Notably, none of the main 5 genes associated with FCS explained the FHTG phenotype in these patients. Despite the fact that some of the FHTG patients were carriers of previously reported variants, they were also present in the normoglycemic subgroup. Only p. Val227Ala within the LPL gene was present in FHTG but not in normotriglyceridemic participants.

A primary cause of FCS is the recessive inheritance of rare variants in certain genes and that FHTG patients may be compound heterozygotes (i.e. heterozygous carriers of more than 1 rare variant): none of the FHTG patients were homozygous for any of the studied rare variants. Furthermore, compound heterozygote (rs35168378 + rs143076454) patients were identified in both normotriglyceridemic and FHTG patients.

The results show that neither the previously known set of common variants, nor a set of monogenic variants, explain a significant proportion of the genetic contribution to FHTG in Mexican subjects. Over the past years, many GWAS of dyslipidemias have been performed, but only a small percentage of the total variance in phenotypes has been explained by the genetic component. Thus, even though the current results are insufficient to accurately assess the likelihood of developing hypertriglyceridemia, the findings may be helpful in directing studies towards new disease mechanisms and targets for prevention and therapy. This highlights the need for the identification of additional genetic components of FHTG through free-hypothesis approaches. Previously, we have reported that the Mexican population has genetic variants which are unique to this and other Native American-derived populations. Such variants have higher effect sizes, explain a greater percentage of the variance and its corresponding genes and pathways may represent new potential therapeutic targets [58,59,60]. The results highlight the need for a more extensive genetic characterization of FHTG through whole exome/genome sequencing to identify additional ethnic-specific gene variants.
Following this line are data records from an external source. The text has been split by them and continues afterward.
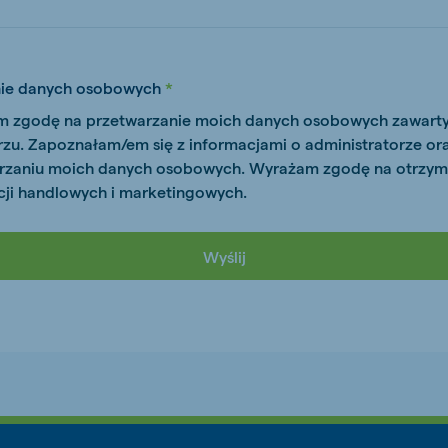
nie danych osobowych
js Export
Koudijs Ukraine
 zgodę na przetwarzanie moich danych osobowych zawart
Ukrainian
rzu. Zapoznałam/em się z informacjami o administratorze or
rzaniu moich danych osobowych. Wyrażam zgodę na otrzy
cji handlowych i marketingowych.
Wyślij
Study strengths and limitations

This is the first attempt for the complete description and characterization (clinical, biochemical, genetic) of the FHTG phenotype, which is frequently confused with other HTG phenotypes.
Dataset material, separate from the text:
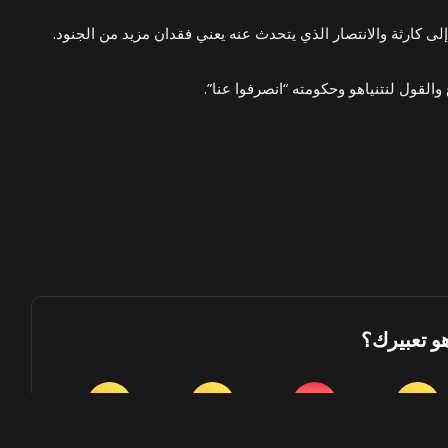
لى كارثة والانتصار الذي يتحدث عنه يعني فقدان مزيد من الجنود.
القول لنتنياهو وحكومته “انصرفوا عنا”.
هو تعبيرك؟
We propose a whole genome sequencing approach given that the Mexican population shows genetic variation that occurs at a very low frequency or that is absent among other populations. Moreover, such variation may have a higher effect size compared to other populations. Although most evidence has been provided for the genetics of type 2 diabetes the same may presumably happen with other metabolic diseases, such as hypertriglyceridemia [58, 59]. Finally, we recognize as a limitation of the study, the lack of information on the contribution of heterozygous forms of causal variants of FCS, although there were a few individuals who were heterozygous carriers of FCS mutations. In addition, the number of subjects included in the analysis of pro-atherogenic profile and endocrine regulatory proteins was small. Furthermore, it is necessary to authenticate these findings in other populations and with a greater number of individuals, to improve the external validity of the results. A family study for all the probands in the CHTG group was not available so we cannot definitively confirm that these individuals belonged to the FCHL phenotype, but the lipid profile is characteristic of this disease, especially when FCHL patient have a hypertriglyceridemia phenotype plus a secondary cause [17].

Conclusions

We propose that FHTG is a unique entity having a distinct clinical, biochemical and genetic profile that distinguishes it from other forms of HTG (Fig. 2). It is characterized by higher concentrations of insulin, FGF-21, ANGPTL3, apo A-II and lower levels of apo B. Furthermore, neither the previously known set of common variants, nor a set of monogenic variants, explain a significant proportion of the genetic contribution to FHTG in Mexican subjects. This study is an important step in the study of hypertriglyceridemia confirming the presence of subtle biochemical and genetic differences associated with different HTG phenotypes.